There is an aphorism in the United States that states that the only things guaranteed in life are death and taxes. In more recent decades, in addition to death and taxes, both American political parties offering their unflinching support to both Israel and its de-facto (though unrecognised) ally Saudi Arabia is also the rule in US politics.
Therefore, it is not just hypocritical but sickening to see member after member of the Democratic party heaping scorn on the Trump administration’s admittedly soft-touch approach to Riyadh in the wake of Jamal Jamal Khashoggi’s mysterious and seemingly obvious demise. It cannot be forgotten that Hillary Clinton had many more contacts with Saudi backers during her campaign than just about any other Democratic nominee in modern American history. In fact, during the campaign Donald Trump criticised Saudi Arabia far more than Clinton while Saudi prince Al-Waleed bin Talal made an open intervention during the campaign discouraging Americans from voting for Trump. Beyond this, it was under Democratic President Barack Obama that the Saudi led war on Yemen began – a war which was supported by Obama and remains supported under Trump.
At the same time, it has been under Obama and Trump where relations with Turkey have plunged to historic lows in spite of Turkey being a NATO member (unlike Saudi Arabia). In this sense, when it comes to the dynamics of the Middle East, apart from some rhetorical intonation, there is very little separating America’s two main parties from one another where Saudi Arabia and Israel are concerned.
While little in the US is being said relating to the fact that Turkish President Erdogan’s statements regarding Riyadh have been vindicated by the recent developments in Istanbul, there is no serious question of the US doing anything to punish Saudi Arabia. This is simply not going to happen. It is therefore bitterly ironic that at a time when Saudi Arabia looks clearly guilty of a horrific crime, more American policy makers continue to drag their feet on prioritising a rapid rapprochement with Turkey than they are seriously (key word) considering doing anything to downgrade relations with Riyadh.
Instead, the existing political divides in the US between Democrats and neocon Republicans on one side and Trump supporting Republicans on the other is akin to the dynamics inside the House of Saud. On the one hand traditional elites in both the US and Saudi Arabia favour the jettisoning of Crown Prince Mohammad bin Salman from power to be replaced by a more “predictable” heir to the throne. Here, Mohammad bin Naif being represents one such candidate. On the other hand, Donald Trump’s close relationship with Mohammad bin Salman as well as that of his son-in-law Jared Kushner to the de-facto Saudi leader makes it clear that in the event of an externally provoked palace coup, it is likely that Trump’s support would lie with the current Crown Prince.
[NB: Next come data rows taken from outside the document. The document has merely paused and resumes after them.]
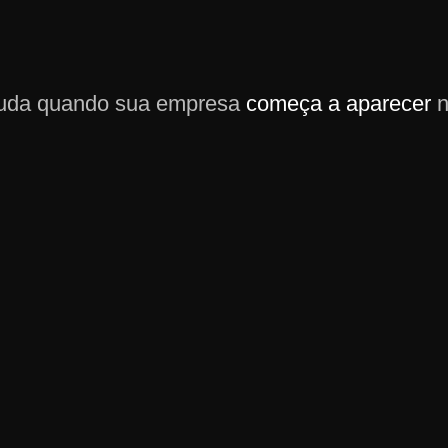
uda quando sua empresa
começa a aparecer
n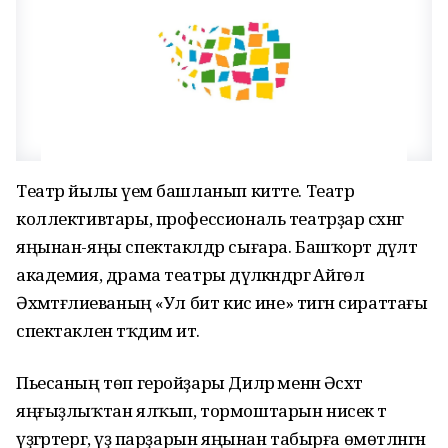
Театр йылы әүем башланып китте. Театр
коллективтары, профессиональ театрҙар сәхнәгә
яңынан-яңы спектаклдәр сығара. Башҡорт дәүләт
академия, драма театры дәүләкәндәргә Айгөл
Әхмәтғәлиеваның «Ул бит кисә ине» тигән сираттағы
спектаклен тәҡдим итә.
Пьесаның төп геройҙары Диләрә менән Әсхәт
яңғыҙлыҡтан ялҡып, тормоштарын нисек тә
үҙгәртергә, үҙ парҙарын яңынан табырға өмөтләнгән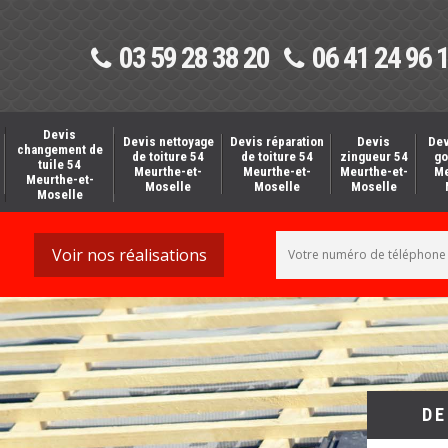
03 59 28 38 20
06 41 24 96 
Devis
Devis nettoyage
Devis réparation
Devis
Dev
changement de
de toiture 54
de toiture 54
zingueur 54
go
tuile 54
Meurthe-et-
Meurthe-et-
Meurthe-et-
Me
Meurthe-et-
Moselle
Moselle
Moselle
Moselle
Voir nos réalisations
DE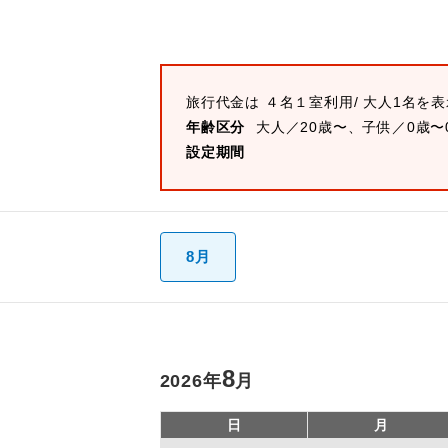
旅行代金は
４名１室
利用/ 大人1名を
年齢区分
大人／20歳〜、子供／0歳〜
設定期間
8月
8
2026
年
月
日
月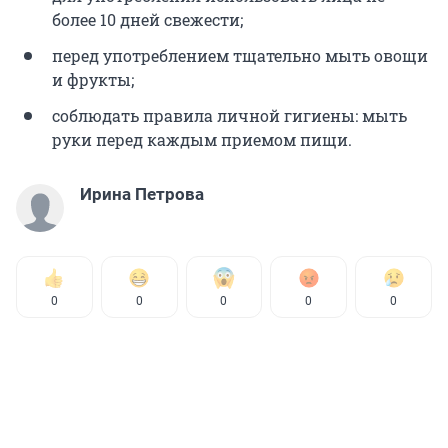
более 10 дней свежести;
перед употреблением тщательно мыть овощи
и фрукты;
соблюдать правила личной гигиены: мыть
руки перед каждым приемом пищи.
Ирина Петрова
0
0
0
0
0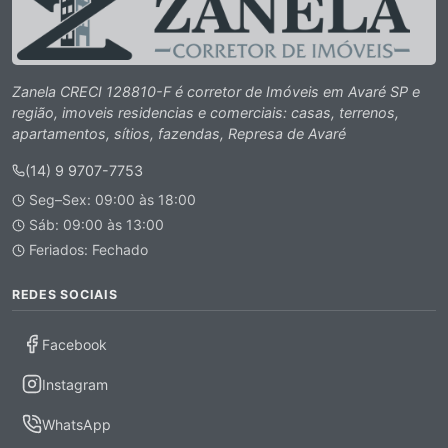
Zanela CRECI 128810-F é corretor de Imóveis em Avaré SP e
região, imoveis residencias e comerciais: casas, terrenos,
apartamentos, sítios, fazendas, Represa de Avaré
(14) 9 9707-7753
Seg–Sex: 09:00 às 18:00
Sáb: 09:00 às 13:00
Feriados: Fechado
REDES SOCIAIS
Facebook
Instagram
WhatsApp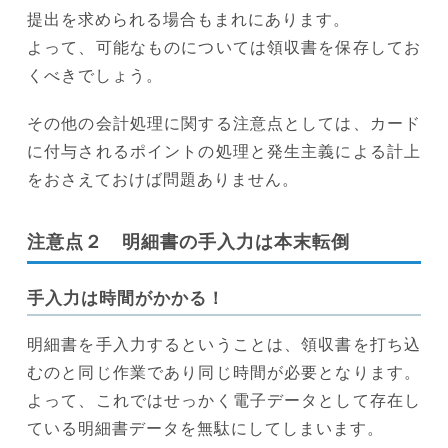
提出を求められる場合もまれにあります。
よって、可能なものについては領収書を保存してお
くべきでしょう。
その他の会計処理に関する注意点としては、カード
に付与されるポイントの処理と発生主義による計上
をおさえておけば問題ありません。
注意点２ 明細書の手入力は本末転倒
手入力は時間がかかる！
明細書を手入力するということは、領収書を打ち込
むのと同じ作業であり同じ時間が必要となります。
よって、これではせっかく電子データとして存在し
ている明細書データを無駄にしてしまいます。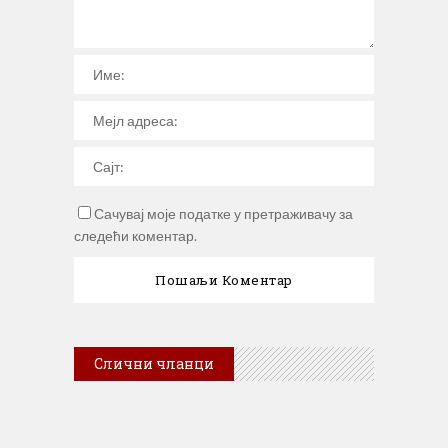
Сачувај моје податке у претраживачу за
следећи коментар.
Слични чланци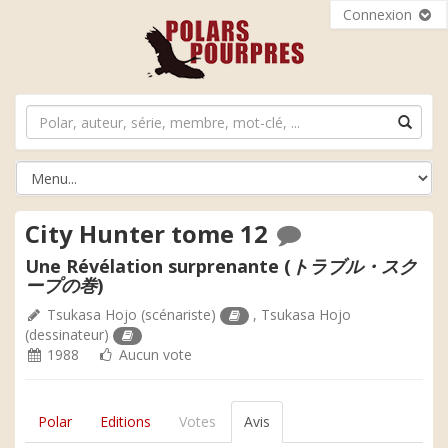
Connexion
City Hunter tome 12
Une Révélation surprenante (
トラブル・スク
ープの巻
)
Tsukasa Hojo
(scénariste)
,
Tsukasa Hojo
(dessinateur)
1988
Aucun vote
Polar
Editions
Votes
Avis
By contrast, were a Hillary Clinton character in power, chances are that a palace coup to oust Mohammad bin Salman could easily be green-lighted. The fact that former Obama CIA director John Brennan has joined the anti-Mohammad bin Salman crusade is a clear testament to such a hypothetical reality.
But by no means does this indicate that a Democratic White House would favour a kind of “Arab spring” in Riyadh. They would simply seek to oust a controversial radical who happens to have greatly improved Saudi Arabia’s relations with both China and Russia with a more traditional leader who if anything would not seek to balance strong US-Saudi ties with the Asian superpowers.
Thus, while Trump is able to overlook Mohammad bin Salman’s geopolitical multipolarity in return for extreme loyalty complete with a barely veiled endorsement of Zionism, for the Democrats, they’d simply want a return to business as usual which would still be very big business for the American military-industrial complex as it has been for decades.
While Turkey continues to be unfairly maligned by both US parties for its steadfast war against terror groups including Daesh, FETO and PKK, the US relationship with Saudi Arabia is not going to change in any significant way irrespective of which party puts a President in the White House. While the Democrats are now invoking anti-Saudi rhetoric in the run-up to this year’s Congressional med-term elections, it is instructive to remember that Donald Trump did the same prior to his election. Shortly thereafter, he dutifully visited both Riyadh and Tel Aviv where he heaped nothing but praise on America’s top Middle Eastern allies.
In this sense, while the two parties in the United States favour different elements of the Saudi monarchy, both are completely happy with the positive relationship between the US and Saudi Arabia as a whole. The dead in Yemen did not change this and the death of Jamal Khashoggi will not change this either.
While Turkey has maintained a consistent position vis-a-vis relations with Riyadh in recent years, the only thing consistent about America’s policies towards Riyadh is that it is consistently hypocritical.